While I was taking a well-earned break from a particularly demanding PvP session, I got to thinking. I'd been at a gaming society meeting a few days earlier where I had a discussion with a man about my gaming -- principally, PvP. Now, I'm a PvP columnist here at WoW Insider, and I PvP a great deal, so when said man told me that PvP "isn't something women do," to say I was a little surprised was an understatement.

So I did what any sane girl would do in 2011 -- I went and posted about it on Twitter. I went to another session and emerged to quite a response from various ladies all saying that they PvP or that they knew ladies who did and who wouldn't be particularly happy to be told that PvP wasn't something women did.

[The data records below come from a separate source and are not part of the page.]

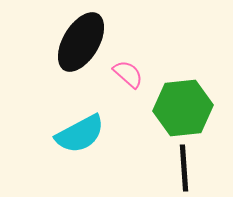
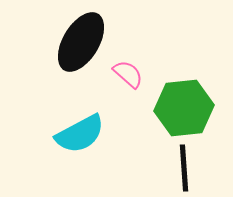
green hexagon: moved 1 px right
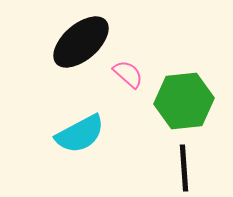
black ellipse: rotated 18 degrees clockwise
green hexagon: moved 7 px up
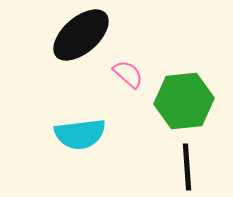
black ellipse: moved 7 px up
cyan semicircle: rotated 21 degrees clockwise
black line: moved 3 px right, 1 px up
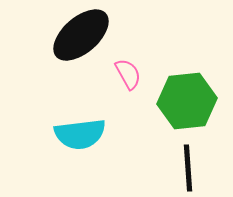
pink semicircle: rotated 20 degrees clockwise
green hexagon: moved 3 px right
black line: moved 1 px right, 1 px down
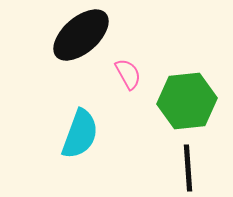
cyan semicircle: rotated 63 degrees counterclockwise
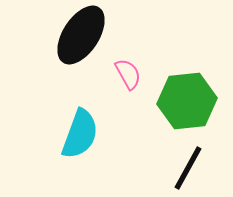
black ellipse: rotated 16 degrees counterclockwise
black line: rotated 33 degrees clockwise
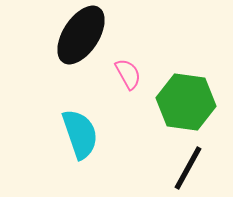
green hexagon: moved 1 px left, 1 px down; rotated 14 degrees clockwise
cyan semicircle: rotated 39 degrees counterclockwise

Anyhow, as I was saying, this provoked some thought. I do think there are gender stereotypes in WoW -- mostly, that women heal far more than they do anything else and that almost all tanks are men. As an anthropology student, I'm adept at making sweeping generalizations, and I wouldn't think for a moment that either of these statements are absolute truths.

However, they do raise questions. First, is there any truth to them at all? Are healers really the group in WoW where female players are most well represented? Are tanks genuinely the role least played by women? And do ladies really make up a far higher percentage of the PvE playerbase than they do the PvP one?

And, of course, the burning question underlying all of the above: If so, why?